What I still haven't seen in is just 1 climate model that explains most of the observed current and historical data
The reality is that the world is too complex and weather too chaotic to come up with 1 model that you're going to be able to plug what we know of what happened in the weather into and get out a simulation that follows what actually happens. The proof of this is that weather forecasters are commonly completely wrong, and they're dealing with the best-quality records we've got (e.g. the extensive weather doppler radar network in the USA) and only have to make predictions about rainfall, temperature, and cloud coverage for a day or a week in advance.
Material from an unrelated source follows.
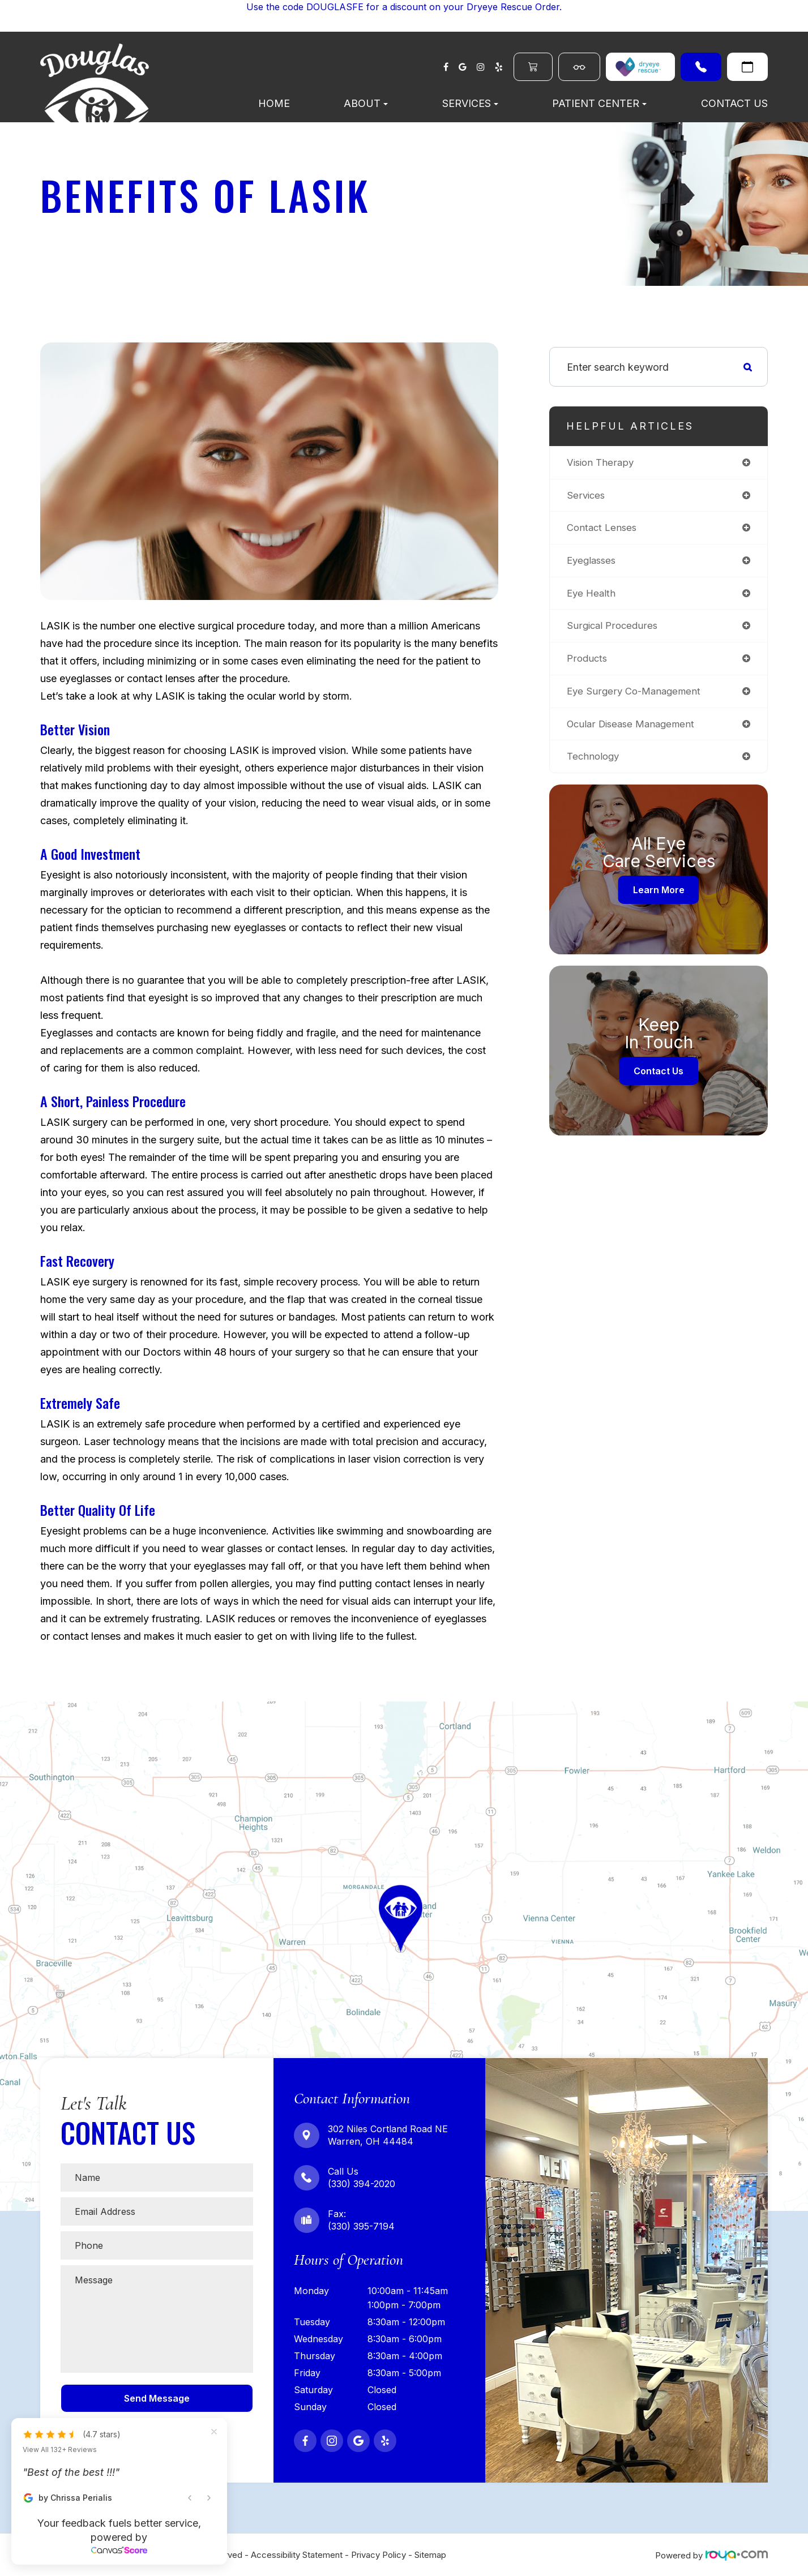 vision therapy (602, 463)
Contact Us (734, 103)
Our maps are just barely up to the task of modeling global weather in the way that you want, where we get to make specific predictions. Our understanding of localized weather patterns is inadequate to the task. However, that still doesn't prevent us from being able to make broad, generalized predictions from what we know of physics. And given that what we do know broadly fits the global warming narrative which in turn agrees with what we know of physics, there's no particular reason to doubt the overall picture. The globe is warming, and we're doing things which physics says should warm it. There are natural mechanisms which will serve to bring the system back into balance, like for example spreading extent of sea ice, but these mechanisms have literally never had to clean up a mess like the one we've made and it's unclear whether we're going to make it through the reset process because we don't actually know what that looks like. We've perturbed the regular cycle that we could have expected to survive in a somewhat unpredictable way, but we can still make some predictions. Just as the world is not black-and-white in the way that denialists want it to be when they argue that it's colder where they are so there can't be global warming, our lack of complete certainty does not make us completely unable to make predictions. If it did, then we would never be able to do anything, because we often find that our understanding is superficial — yet our previous models still enabled us to make useful predictions.